• **Task instructions**:
An exact transcription of every entry is required. Images are not part of it.

Record excerpts: Begin

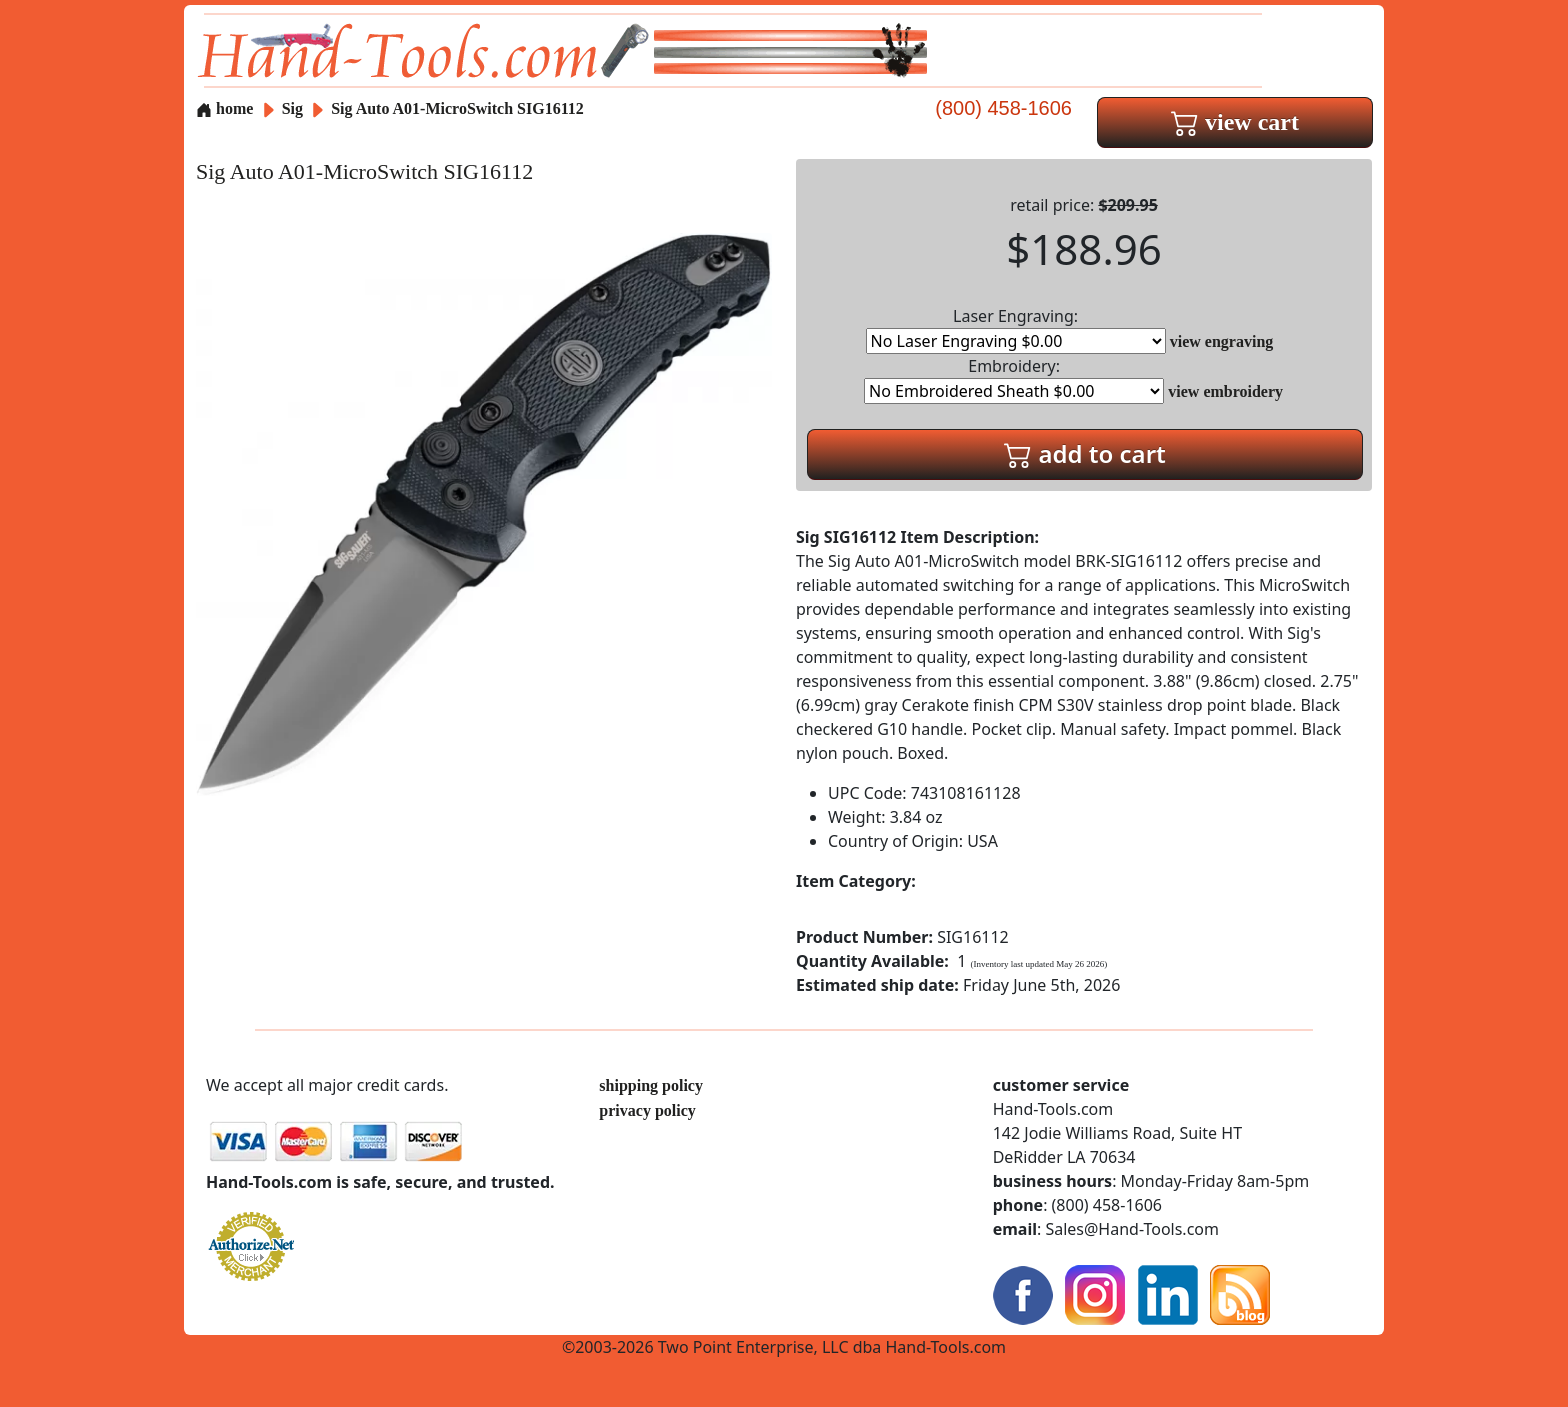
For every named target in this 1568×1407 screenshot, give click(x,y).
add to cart (1085, 453)
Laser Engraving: (1016, 329)
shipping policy (651, 1085)
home (224, 108)
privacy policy (647, 1110)
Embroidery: (1014, 379)
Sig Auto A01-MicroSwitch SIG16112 (457, 108)
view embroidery (1225, 391)
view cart (1235, 122)
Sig (294, 108)
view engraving (1222, 341)
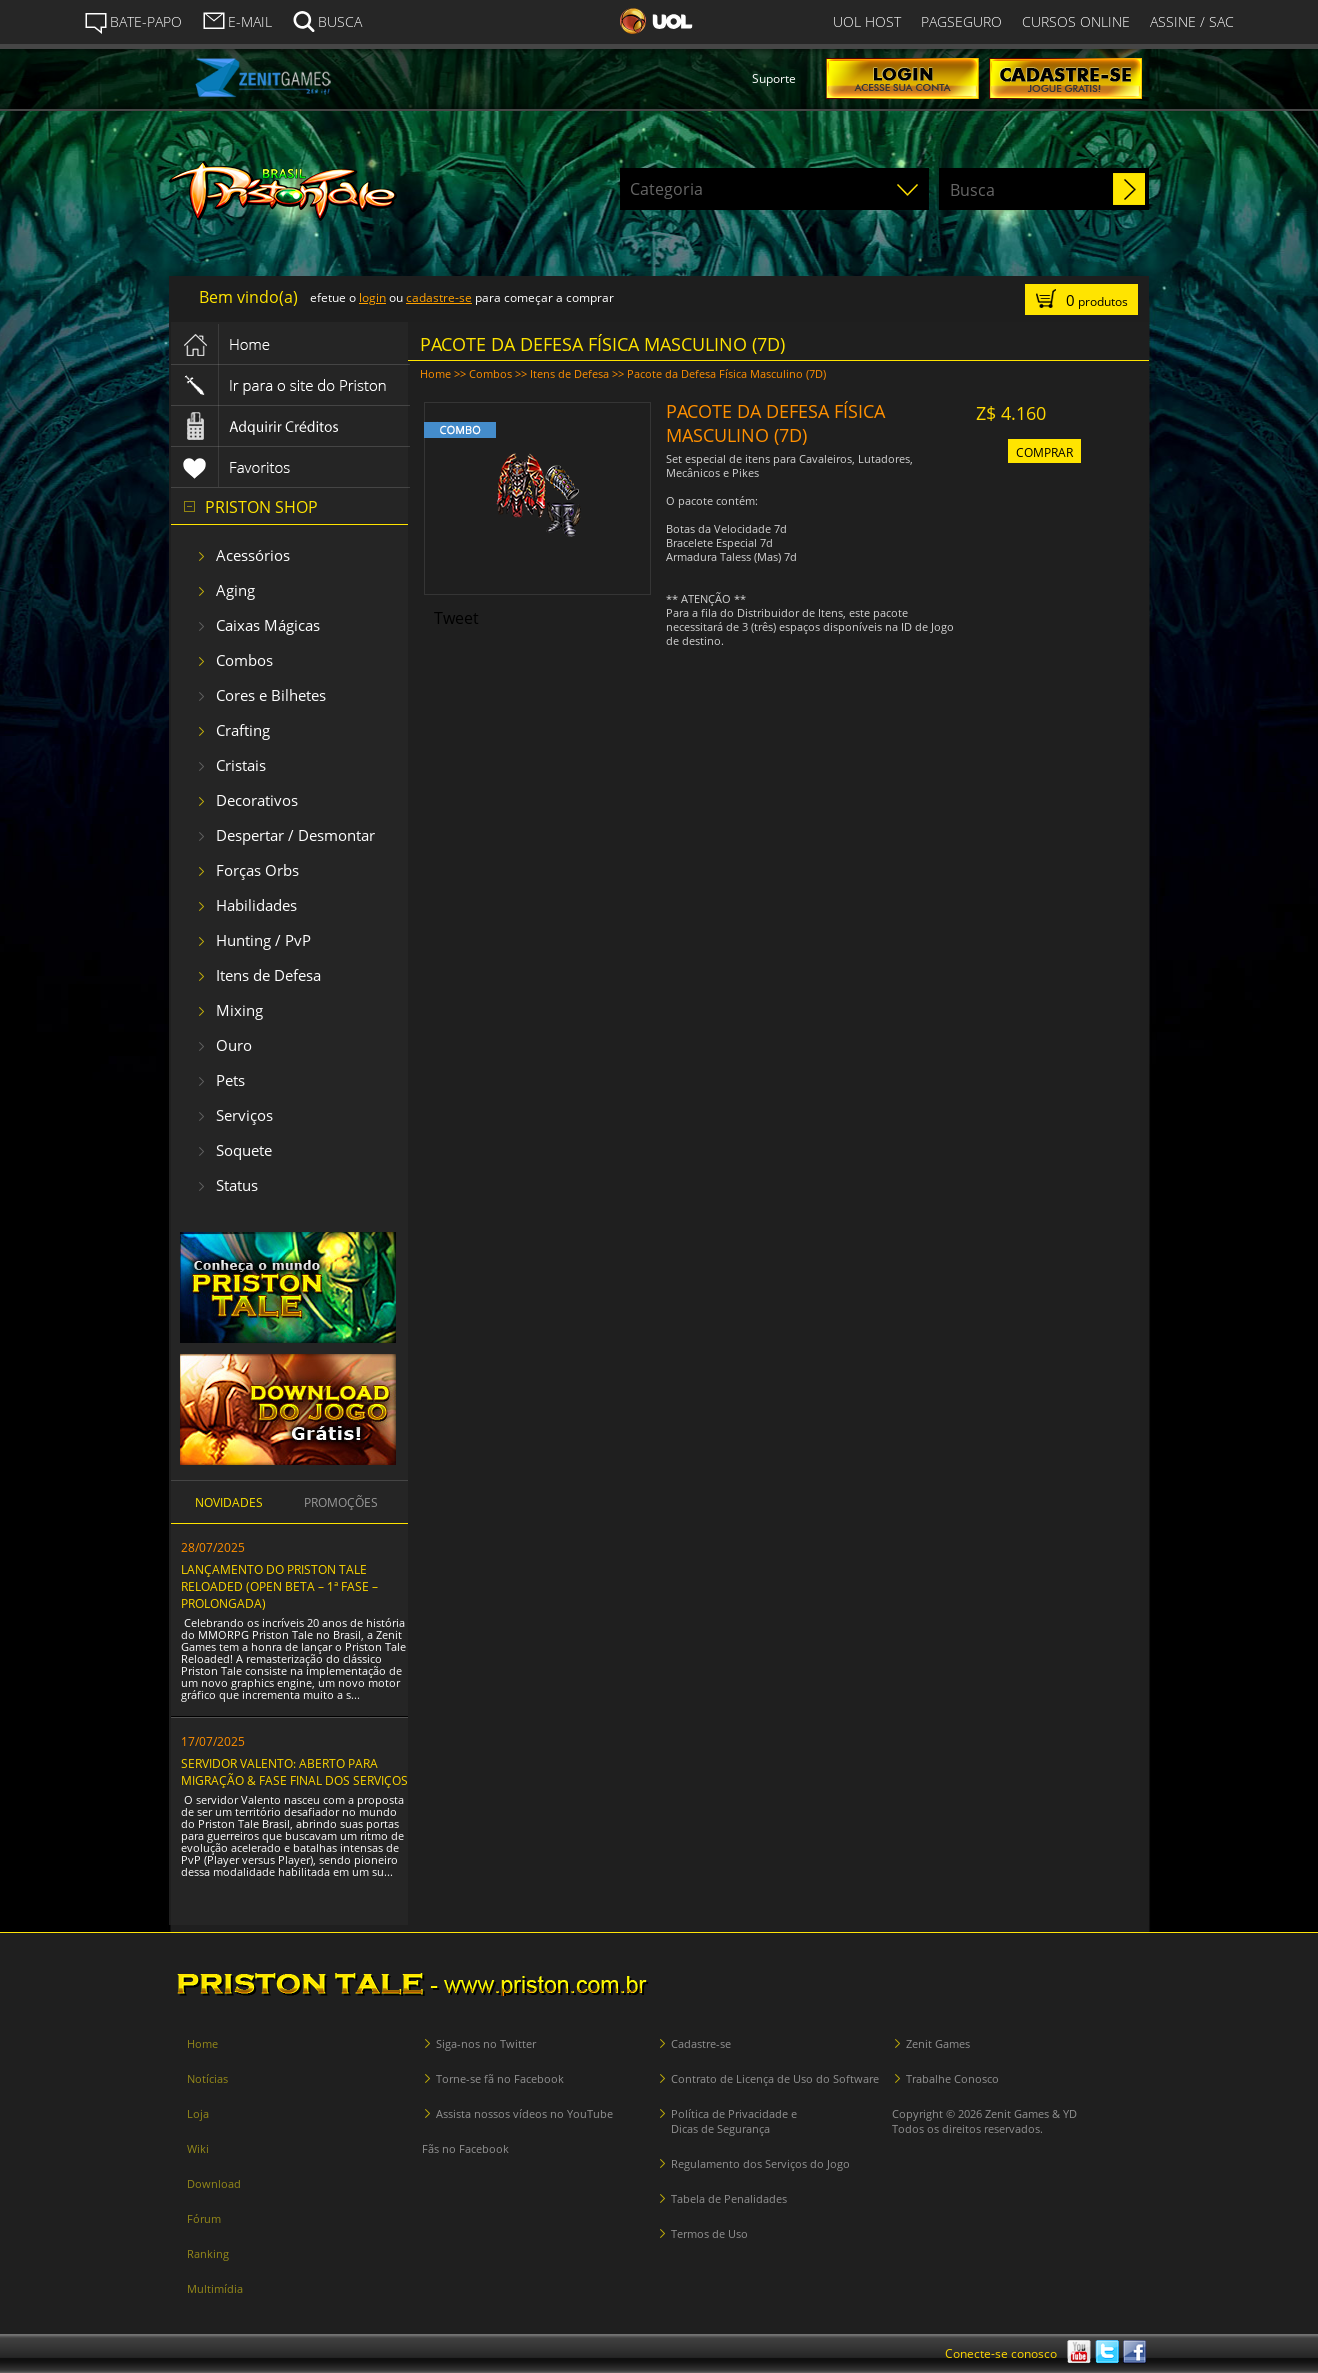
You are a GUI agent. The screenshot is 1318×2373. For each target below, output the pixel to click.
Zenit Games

Record excerpts: End

• **Finished task**:
For every named target in this 1568×1407 screenshot, give click(x,y).
add to cart (1085, 453)
Laser Engraving: (1016, 329)
shipping policy (651, 1085)
home (224, 108)
privacy policy (647, 1110)
Embroidery: (1014, 379)
Sig Auto A01-MicroSwitch SIG16112 (457, 108)
view embroidery (1225, 391)
view cart (1235, 122)
Sig (294, 108)
view engraving (1222, 341)
You are a GUI agent. The screenshot is 1318×2373. For each target below, output the pixel to click.
Zenit Games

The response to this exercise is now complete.